Key Points
For readers unfamiliar with QuickSort, you can read the last two paragraphs below to review the basic steps of QuickSort, its time complexity, and space complexity.
This article focuses on discussing one of the most crucial aspects of QuickSort: the choice of pivot.
Pivot Selection: The choice of pivot significantly impacts the performance of QuickSort. Common optimization strategies include random pivot selection, the median-of-three method, and Tukey’s Ninther. These methods aim to reduce the probability of the worst-case scenario and enhance the algorithm’s performance across various data distributions. A good pivot selection can prevent complexity from reaching O(n^2).
Experimental Results
From the chart below, it can be seen that when the data volume exceeds 10,000 entries, in most cases, Tukey’s Ninther runs faster than QuickSort. The principle behind this is not difficult to understand; unlike traditional QuickSort, Tukey’s Ninther initially sets the median as the pivot through sampling, making the partitioning more balanced..

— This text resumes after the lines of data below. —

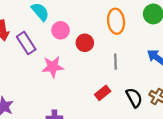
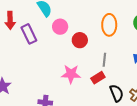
pink star: (53, 67) -> (71, 74), moved
red rectangle: (103, 93) -> (98, 78), moved

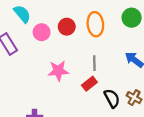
red circle: (80, 40) -> (67, 27), moved
pink star: (71, 74) -> (58, 71), moved

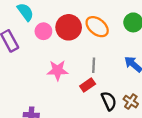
orange ellipse: (95, 24) -> (97, 27), turned -50
red circle: (67, 27) -> (69, 27), size x1.5

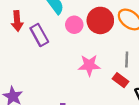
red rectangle: (88, 85) -> (121, 80), turned 72

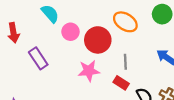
red circle: (100, 20) -> (98, 40), moved
purple rectangle: (39, 35) -> (38, 58), moved

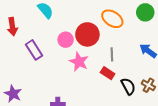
pink circle: (71, 32) -> (66, 40), moved
pink star: (89, 71) -> (79, 62), turned 30

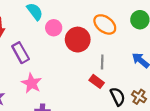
pink circle: (66, 40) -> (54, 28), moved
pink star: (79, 62) -> (32, 83), moved

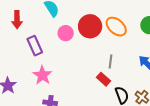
pink circle: (54, 28) -> (66, 33), moved
red circle: (78, 40) -> (90, 26), moved

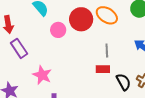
purple rectangle: (35, 46) -> (19, 48), moved
red rectangle: (104, 79) -> (103, 69), turned -32

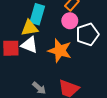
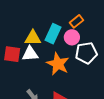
cyan rectangle: (37, 14) -> (53, 34), moved
white triangle: (29, 45) -> (30, 54), turned -36

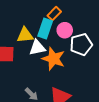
orange rectangle: (77, 21) -> (54, 14), moved
white triangle: (30, 54) -> (37, 48), moved

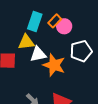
cyan rectangle: (45, 29) -> (35, 21), moved
pink circle: (65, 30) -> (64, 26), moved

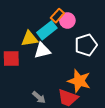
cyan rectangle: (35, 21) -> (47, 30), moved, turned 36
orange star: (54, 65) -> (79, 81), moved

Readers interested in understanding the concept are recommended to watch this video on the median-of-three method, which is conceptually similar to Tukey’s Ninther but easier to understand.
Readers who have the time can also use my Performance Test to conduct actual tests.
Basic Steps
- Choosing the Pivot: Select an element from the array as the pivot, around which the sorting process will revolve.

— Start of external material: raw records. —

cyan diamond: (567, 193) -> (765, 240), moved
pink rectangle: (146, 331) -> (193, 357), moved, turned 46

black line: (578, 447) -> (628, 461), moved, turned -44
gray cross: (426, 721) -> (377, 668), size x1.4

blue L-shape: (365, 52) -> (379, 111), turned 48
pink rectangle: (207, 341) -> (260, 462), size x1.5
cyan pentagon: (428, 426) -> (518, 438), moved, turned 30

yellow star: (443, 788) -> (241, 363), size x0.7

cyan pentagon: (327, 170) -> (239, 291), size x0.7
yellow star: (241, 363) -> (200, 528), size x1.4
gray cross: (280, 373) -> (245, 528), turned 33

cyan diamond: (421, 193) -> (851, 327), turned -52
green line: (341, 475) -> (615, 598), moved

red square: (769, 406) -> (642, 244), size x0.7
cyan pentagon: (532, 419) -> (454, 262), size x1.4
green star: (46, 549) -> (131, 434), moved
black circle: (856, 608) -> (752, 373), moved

- Partitioning: Rearrange the array so that all elements smaller than the pivot come before it, while all elements greater than the pivot come after it. After this partitioning, the pivot is in its final position.
- Recursive Sorting: Recursively apply quicksort to the parts of the array that are less than and greater than the pivot, respectively.
Time Complexity & Space Complexity
- Time Complexity:
- Best Case: O(n log n), when each partitioning divides the array into two roughly equal parts.
- Average Case: O(n log n), for randomly distributed data, the average performance of quicksort is very close to its best performance.
- Worst Case: O(n^2), when each partitioning operation divides the array into two parts, one of which contains all the elements while the other is empty, such as when the array is already sorted or all elements are the same.
- Space Complexity: The space complexity of quicksort is O(log n) because quicksort is performed recursively, requiring stack space to store the information of recursive calls. In the worst case, if the recursion tree becomes linear, the space complexity can reach O(n).